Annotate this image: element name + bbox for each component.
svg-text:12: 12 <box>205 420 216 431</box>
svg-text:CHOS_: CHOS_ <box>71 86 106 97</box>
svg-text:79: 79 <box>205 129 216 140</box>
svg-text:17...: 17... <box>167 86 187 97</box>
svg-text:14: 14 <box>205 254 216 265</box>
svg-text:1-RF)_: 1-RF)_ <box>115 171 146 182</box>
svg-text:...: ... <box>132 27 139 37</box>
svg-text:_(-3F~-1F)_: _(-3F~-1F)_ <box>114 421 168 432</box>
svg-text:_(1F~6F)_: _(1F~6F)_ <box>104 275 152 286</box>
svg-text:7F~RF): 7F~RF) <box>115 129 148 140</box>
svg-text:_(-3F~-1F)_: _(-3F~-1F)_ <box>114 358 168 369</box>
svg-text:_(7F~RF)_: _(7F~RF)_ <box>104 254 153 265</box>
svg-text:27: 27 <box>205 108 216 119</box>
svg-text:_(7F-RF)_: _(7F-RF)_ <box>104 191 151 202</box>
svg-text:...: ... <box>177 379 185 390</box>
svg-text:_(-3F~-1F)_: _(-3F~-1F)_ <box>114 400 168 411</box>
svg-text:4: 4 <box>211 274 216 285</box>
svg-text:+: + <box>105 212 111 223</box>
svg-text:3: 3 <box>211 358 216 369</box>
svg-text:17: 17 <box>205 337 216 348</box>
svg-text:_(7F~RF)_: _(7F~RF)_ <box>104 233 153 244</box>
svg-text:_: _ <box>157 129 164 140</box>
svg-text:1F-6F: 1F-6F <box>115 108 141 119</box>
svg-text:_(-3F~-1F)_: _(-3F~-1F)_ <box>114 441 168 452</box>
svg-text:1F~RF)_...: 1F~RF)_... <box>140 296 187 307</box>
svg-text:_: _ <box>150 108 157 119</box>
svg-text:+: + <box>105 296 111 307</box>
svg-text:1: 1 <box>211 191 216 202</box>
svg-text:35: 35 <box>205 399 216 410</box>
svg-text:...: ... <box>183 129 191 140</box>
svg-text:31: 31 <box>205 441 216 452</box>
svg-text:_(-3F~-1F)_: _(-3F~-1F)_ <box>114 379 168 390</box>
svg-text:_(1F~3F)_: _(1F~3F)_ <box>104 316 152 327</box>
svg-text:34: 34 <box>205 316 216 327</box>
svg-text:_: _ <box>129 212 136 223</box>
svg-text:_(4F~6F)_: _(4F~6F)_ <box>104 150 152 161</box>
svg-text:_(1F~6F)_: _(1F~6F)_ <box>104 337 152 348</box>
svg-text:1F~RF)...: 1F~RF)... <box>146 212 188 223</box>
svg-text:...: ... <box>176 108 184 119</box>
____________
◆ **PROBLEM TO SOLVE**
Provide a faithful, complete copy of the entries above.

◆ **RESPONSE TO THIS EXERCISE**
Annotate this image: element name + bbox for each component.
svg-text:12: 12 <box>205 420 216 431</box>
svg-text:CHOS_: CHOS_ <box>71 86 106 97</box>
svg-text:79: 79 <box>205 129 216 140</box>
svg-text:17...: 17... <box>167 86 187 97</box>
svg-text:14: 14 <box>205 254 216 265</box>
svg-text:1-RF)_: 1-RF)_ <box>115 171 146 182</box>
svg-text:...: ... <box>132 27 139 37</box>
svg-text:_(-3F~-1F)_: _(-3F~-1F)_ <box>114 421 168 432</box>
svg-text:_(1F~6F)_: _(1F~6F)_ <box>104 275 152 286</box>
svg-text:7F~RF): 7F~RF) <box>115 129 148 140</box>
svg-text:_(-3F~-1F)_: _(-3F~-1F)_ <box>114 358 168 369</box>
svg-text:_(7F~RF)_: _(7F~RF)_ <box>104 254 153 265</box>
svg-text:27: 27 <box>205 108 216 119</box>
svg-text:_(7F-RF)_: _(7F-RF)_ <box>104 191 151 202</box>
svg-text:...: ... <box>177 379 185 390</box>
svg-text:_(-3F~-1F)_: _(-3F~-1F)_ <box>114 400 168 411</box>
svg-text:4: 4 <box>211 274 216 285</box>
svg-text:+: + <box>105 212 111 223</box>
svg-text:3: 3 <box>211 358 216 369</box>
svg-text:17: 17 <box>205 337 216 348</box>
svg-text:_(7F~RF)_: _(7F~RF)_ <box>104 233 153 244</box>
svg-text:_: _ <box>157 129 164 140</box>
svg-text:1F-6F: 1F-6F <box>115 108 141 119</box>
svg-text:_(-3F~-1F)_: _(-3F~-1F)_ <box>114 441 168 452</box>
svg-text:1F~RF)_...: 1F~RF)_... <box>140 296 187 307</box>
svg-text:_: _ <box>150 108 157 119</box>
svg-text:+: + <box>105 296 111 307</box>
svg-text:1: 1 <box>211 191 216 202</box>
svg-text:35: 35 <box>205 399 216 410</box>
svg-text:...: ... <box>183 129 191 140</box>
svg-text:31: 31 <box>205 441 216 452</box>
svg-text:_(-3F~-1F)_: _(-3F~-1F)_ <box>114 379 168 390</box>
svg-text:_(1F~3F)_: _(1F~3F)_ <box>104 316 152 327</box>
svg-text:34: 34 <box>205 316 216 327</box>
svg-text:_: _ <box>129 212 136 223</box>
svg-text:_(4F~6F)_: _(4F~6F)_ <box>104 150 152 161</box>
svg-text:_(1F~6F)_: _(1F~6F)_ <box>104 337 152 348</box>
svg-text:1F~RF)...: 1F~RF)... <box>146 212 188 223</box>
svg-text:...: ... <box>176 108 184 119</box>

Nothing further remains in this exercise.